Thanks so much for not only taking a look, but running some simulations.

• The reason I created a separate boundary condition for each vent was because I was unsure whether some later analysis would require that I keep them separate. Is there a performance penalty?
• The point here was to compare two alternate configurations; therefore, no one simulation should use all six vents. The top exhaust vents are in both configurations. The mid-level and bottom-most vents are in one or the other.
• The attic sits at the top level of the house. The modeled volume surrounds a finished attic area, so your assumption is correct.: the inner walls (but also the attic floor) are heated/cooled living spaces. 72 degrees would be nice, but my 80 degree setting (or worse) is more realistic for us in the summer.
• I set the roof “wall” to 160 degrees because I understand roofs can get that hot and hotter. By choosing an extreme temperature, I thought that the differences in the two venting configurations (which is all I am interested in) might become more apparent.
• A reasonable ambient temperature for my purposes might be 90-110 degrees F. The way I modeled the system, the ambient temperature was mostly irrelevant.
• The floor and the inner walls are insulated. I’d have to check the R factor. The underside of the roof is not insulated.
• If I were trying to model the system on a typical summer day, I would probably want to activate the Solar module, but I would have to know more about the characteristics of the roof. I know the shingles get hotter than the ambient temperature; I don’t have a clue how to model their absorption of sunlight. Then there’s a felt layer, then a 1/2" plywood layer, so I would need have to select all the right models and numbers to use given all this. If accuracy were my goal, it would be easy to fail to achieve it.
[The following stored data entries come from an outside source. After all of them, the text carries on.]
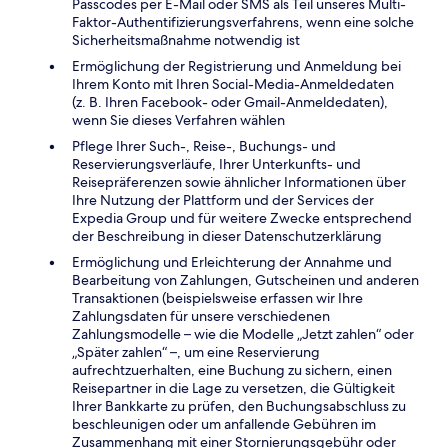
Passcodes per E-Mail oder SMS als Teil unseres Multi-
Faktor-Authentifizierungsverfahrens, wenn eine solche
Sicherheitsmaßnahme notwendig ist
Ermöglichung der Registrierung und Anmeldung bei
Ihrem Konto mit Ihren Social-Media-Anmeldedaten
(z. B. Ihren Facebook- oder Gmail-Anmeldedaten),
wenn Sie dieses Verfahren wählen
Pflege Ihrer Such-, Reise-, Buchungs- und
Reservierungsverläufe, Ihrer Unterkunfts- und
Reisepräferenzen sowie ähnlicher Informationen über
Ihre Nutzung der Plattform und der Services der
Expedia Group und für weitere Zwecke entsprechend
der Beschreibung in dieser Datenschutzerklärung
Ermöglichung und Erleichterung der Annahme und
Bearbeitung von Zahlungen, Gutscheinen und anderen
Transaktionen (beispielsweise erfassen wir Ihre
Zahlungsdaten für unsere verschiedenen
Zahlungsmodelle – wie die Modelle „Jetzt zahlen“ oder
„Später zahlen“ –, um eine Reservierung
aufrechtzuerhalten, eine Buchung zu sichern, einen
Reisepartner in die Lage zu versetzen, die Gültigkeit
Ihrer Bankkarte zu prüfen, den Buchungsabschluss zu
beschleunigen oder um anfallende Gebühren im
Zusammenhang mit einer Stornierungsgebühr oder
Luckily, I don’t need an accurate model, I just need to know how the two venting configurations differ. The answer I got matches what I think most people would expect: using the lower vents results in cooler temperatures with faster air flows and more exhaust.

@freixas thanks for all the additional information! Interesting application and I’m glad you were able to successfully compare the two different designs. To answer one of your questions: The reason I created a separate boundary condition for each vent was because I was unsure whether some later analysis would require that I keep them separate. Is there a performance penalty? There is no performance penalty. The way you set up your project with the separate BCs is completely fine, and definitely makes sense if you were planning to make BC changes to the individual faces. Just trying to save you a few clicks

Best of luck with the simulating!

Thanks,
Matt Bemis

Since you and @ggiraldof are both on the SimScale Team, I thought I’d mention how I plan to use this simulation.

For attic ventilation, the universal consensus is to place intake vents as low as possible, but I have been unable to find any studies that prove that this is the case. This is important since my roof contractor, for some reason I cannot fathom, installed our “intake” vents over halfway up the roof. Repositioning the vents is going to be an expensive fix for them so I expect to meet some resistance. This simulation may help overcome that resistance, so the simulation is not just an intellectual exercise.